The public deserves to know the answer, but the issue has never been adequately pursued.

    Having dealt with that at the time and long afterwards, the answer to your question is:
    BOTH.
    And we won’t even talk about the CDC Emergency Command Center’s horrible design makeover–including WINDOWS, which afterwards were dubbed, “RPG Slits”. When the Japanese toured the EOC, they thought it was unprofessional and poorly designed. They were right.
    After all these years, I have yet to see the government do an assigned task well. Not…A…Single…One.

      Walker Evans in reply to Ward B.. | December 19, 2017 at 1:42 am

      “Not. A. Single. One.

      Really? Ask the people who’ve been through a hurricane on the Gulf Coast about that. Because U.S. Coast Guard.

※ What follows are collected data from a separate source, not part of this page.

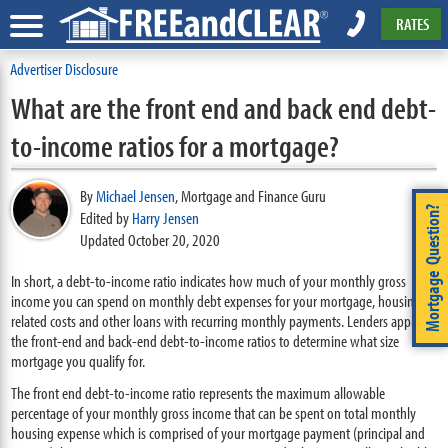
RATES
Advertiser Disclosure
What are the front end and back end debt-
to-income ratios for a mortgage?
By
Michael Jensen
,
Mortgage and Finance Guru
Mortgage Question?
Edited by
Harry Jensen
Updated October 20, 2020
In short, a debt-to-income ratio indicates how much of your monthly gross
income you can spend on monthly debt expenses for your mortgage, housing-
related costs and other loans with recurring monthly payments. Lenders apply
the front-end and back-end debt-to-income ratios to determine what size
mortgage you qualify for.
The front end debt-to-income ratio represents the maximum allowable
percentage of your monthly gross income that can be spent on total monthly
housing expense which is comprised of your mortgage payment (principal and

The guilty player, once again, is the wapo. More fake news aimed at undermining President Trump.

The Clinton forbidden terms are “Vince Foster,” “Clinton Foundation ,” “loser,” “trailer park,” “billing records,” “quid pro quo” and “Ken Starr.”

If the NYT reportage is accurate, it thrills me that some govt. flunkies are trying to drop abnormal speech and adapt to normal language, in order to get their money.

Whatever separates the govt. from the lefties is good with me.

Strange, for much of the last eight years, we had a much stronger ban on certain words:
Illegal alien
Global Cooling
Climate pause
Fast and Furious
Homeless people
voter fraud
Government waste
ID theft

and of course the plutonium of forbidden words
black criminal

    inspectorudy in reply to georgfelis. | December 19, 2017 at 1:00 am

    You left out the biggest of them all. Radical islamic terrorist. I am concerned about it because they really weren’t radical at all just muslims doing their thing. obama just couldn’t bring himself to call his brethern terrorists.

“Neither report cites their source for the supposed word blacklist.”

That is because it did not come from this administration.

I’ve seen this before, in action. This is the kind of fake speculation somebody pulls out of thin air, out of hostility to the new administration.